Cash Rules Everything Around Me. Or Does It?
The other side of this housing coin is financing. In the last three years, mortgage rates have gone from the lowest on record to the highest in over three decades. The modern housing market is ruled by the thirty-year, fixed-rate mortgage. It’s the most common financing tool used to buy a home, and it came to prominence in the 1960s following several decades of innovation.
The Great Depression decimated the housing market when as much as 50 percent of homes in the United States faced foreclosure. The result was a litany of government organizations and policies. The goal was to address the crisis of families losing their homes and banks whose balance sheets were being wiped out.
The loans most homeowners held prior to the depression were five- or ten-year mortgages. The balances were only partially paid off over the term. This meant that when the loans came due, they had to either refinance at prevailing rates or the full value of the loan was due. If you couldn't refinance or pay, the bank foreclosed. At the height of the depression, banks were foreclosing on a thousand homes every day. The result was the creation of the Fair Housing Association (FHA) and the long-term, fixed-rate mortgage.
What banks needed to feel comfortable lending money over such a long term was a way to sell the loans to investors. The creation of Fannie Mae (and later Freddie Mac) allowed banks to have loans packaged in the securities and sold. These government-sponsored enterprises (GSEs) created a great deal of confidence in financial markets that long-term mortgages were safe bets. Perhaps too much confidence.
An Unusual Consequence
Anyone who lived through the great recession of 2008 probably remembers hearing about mortgage-backed securities. We won't go into detail about the mechanism of the housing market collapse and subsequent financial crisis here. We will, however, point out something about the mortgage-backed securities market most people probably don’t know. Mortgage rates are determined by mortgage-backed securities, and since 2009, the Federal Reserve has played a major role in that market.

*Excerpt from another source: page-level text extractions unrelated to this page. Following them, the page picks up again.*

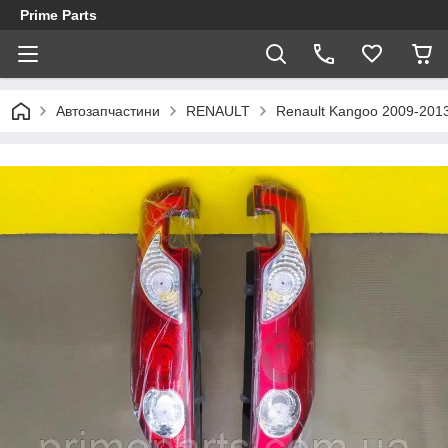
Prime Parts
Автозапчастини
RENAULT
Renault Kangoo 2009-201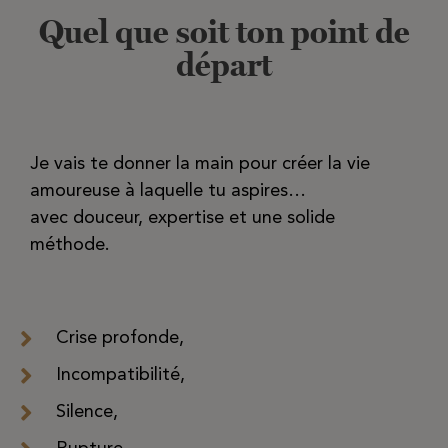
Quel que soit ton point de
départ
Je vais te donner la main pour créer la vie
amoureuse à laquelle tu aspires…
avec douceur, expertise et une solide
méthode.
Crise profonde,
Incompatibilité,
Silence,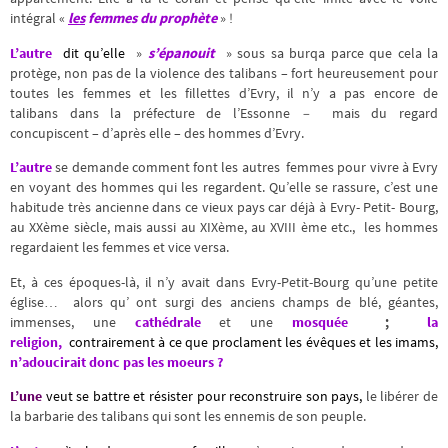
intégral «
les
femmes du prophète
» !
L’autre
dit qu’elle
»
s’épanouit
» sous sa burqa parce que cela la
protège, non pas de la violence des talibans – fort heureusement pour
toutes les femmes et les fillettes d’Evry, il n’y a pas encore de
talibans dans la préfecture de l’Essonne
–
mais du regard
concupiscent – d’après elle – des hommes d’Evry.
L’autre
se demande comment font les autres femmes pour vivre à Evry
en voyant des hommes qui les regardent. Qu’elle se rassure, c’est une
habitude très ancienne dans ce vieux pays car déjà à Evry- Petit- Bourg,
au XXème siècle, mais aussi au XIXème, au XVIII ème etc., les hommes
regardaient les femmes et vice versa.
Et, à ces époques-là, il n’y avait dans Evry-Petit-Bourg qu’une petite
église… alors qu’ ont surgi des anciens champs de blé, géantes,
immenses, une
cathédrale
et une
mosquée
;
la
religion,
contrairement à ce que proclament
les évêques et les imam
s,
n’adoucirait donc pas les moeurs ?
L’une
veut se battre et résister pour reconstruire son pays
,
le libérer de
la barbarie des talibans qui sont les ennemis de son peuple.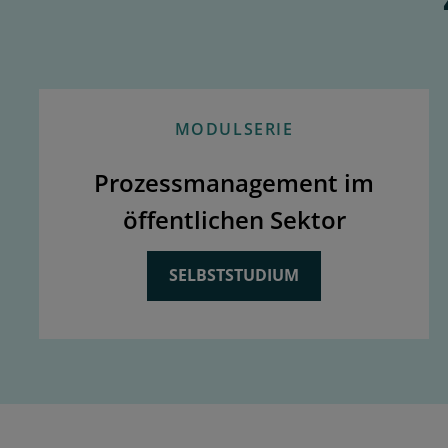
MODULSERIE
Prozessmanagement im
öffentlichen Sektor
SELBSTSTUDIUM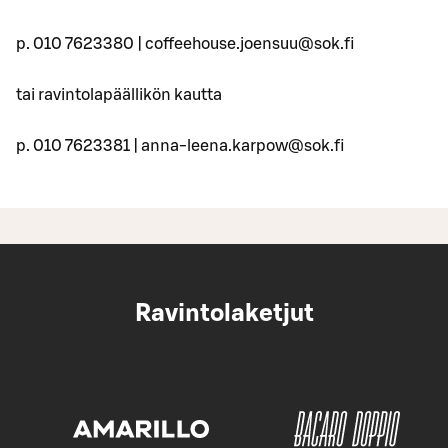
p. 010 7623380 | coffeehouse.joensuu@sok.fi
tai ravintolapäällikön kautta
p. 010 7623381 | anna-leena.karpow@sok.fi
Ravintolaketjut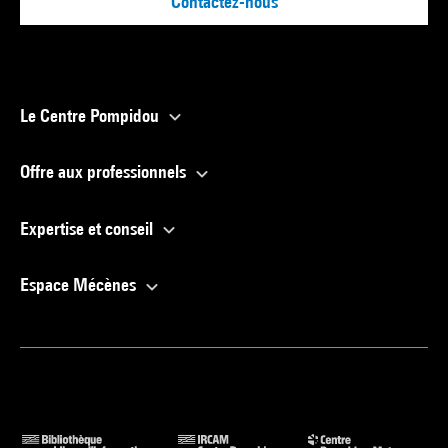
Contactez-nous
Le Centre Pompidou
Offre aux professionnels
Expertise et conseil
Espace Mécènes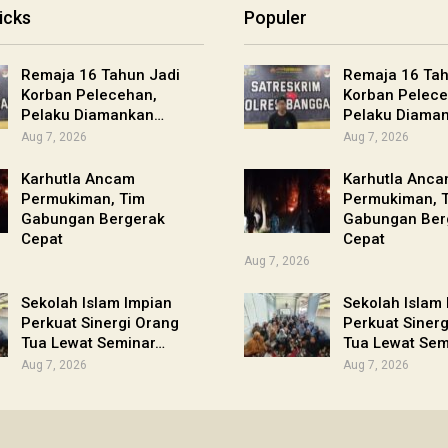
icks
Populer
Remaja 16 Tahun Jadi
Remaja 16 Tah
Korban Pelecehan,
Korban Pelece
Pelaku Diamankan…
Pelaku Diama
Aug 7, 2026
Aug 7, 2026
Karhutla Ancam
Karhutla Anc
Permukiman, Tim
Permukiman, 
Gabungan Bergerak
Gabungan Ber
Cepat
Cepat
Aug 7, 2026
Sekolah Islam Impian
Sekolah Islam
Perkuat Sinergi Orang
Perkuat Siner
Tua Lewat Seminar…
Tua Lewat Sem
Aug 7, 2026
Aug 7, 2026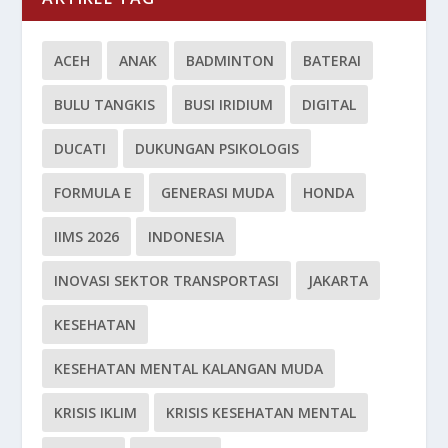
ACEH
ANAK
BADMINTON
BATERAI
BULU TANGKIS
BUSI IRIDIUM
DIGITAL
DUCATI
DUKUNGAN PSIKOLOGIS
FORMULA E
GENERASI MUDA
HONDA
IIMS 2026
INDONESIA
INOVASI SEKTOR TRANSPORTASI
JAKARTA
KESEHATAN
KESEHATAN MENTAL KALANGAN MUDA
KRISIS IKLIM
KRISIS KESEHATAN MENTAL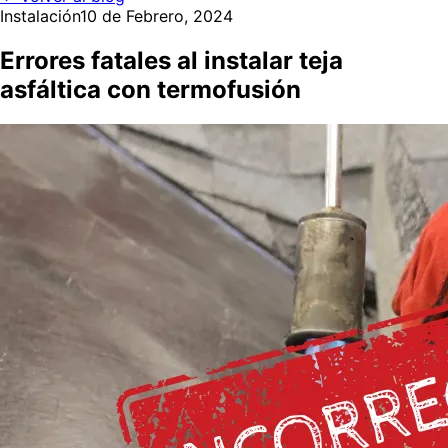
Instalación
10 de Febrero, 2024
Errores fatales al instalar teja
asfáltica con termofusión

In its simplest level, when there is a lot of money going toward buying mortgage-backed securities, mortgage rates are low and vice versa.
As part of its effort to combat high inflation, the Federal Reserve began reducing its participation in mortgage-backed securities markets. This has caused mortgage rates to increase even more than other interest rates.
The unusual consequence of this is that in an effort to lower prices for everything, the Federal Reserve has made home ownership less affordable.
In the past, rising interest rates often resulted in recessions. This meant higher unemployment and home sales driven by downsizing. Right now, we have record-low employment, continuing economic growth, and declining inflation. The result is homeowners with record low interest rates with good jobs and no reason to sell. We call this the "lock in effect."
In addition, construction companies are facing high rates, the risks of limited demand, and the issues we previously laid out. Not good incentives to start building hundreds of thousands of more homes.
The question now is if there is a way to bring housing affordability in line without bringing back high inflation. One solution is time. Eventually markets and interest rates will adjust after we deal with the consequences of 7.5 percent mortgage rates. Another is for the Federal Reserve to reenter the mortgage-backed securities market to bring the relationship between mortgage rates and other interest rates back in line with historical norms.
Either way, we know the market ebbs and flows. It can be helpful to look at history to inform the decisions we make today. Whether we are proactive about it and look to incite change depends on us.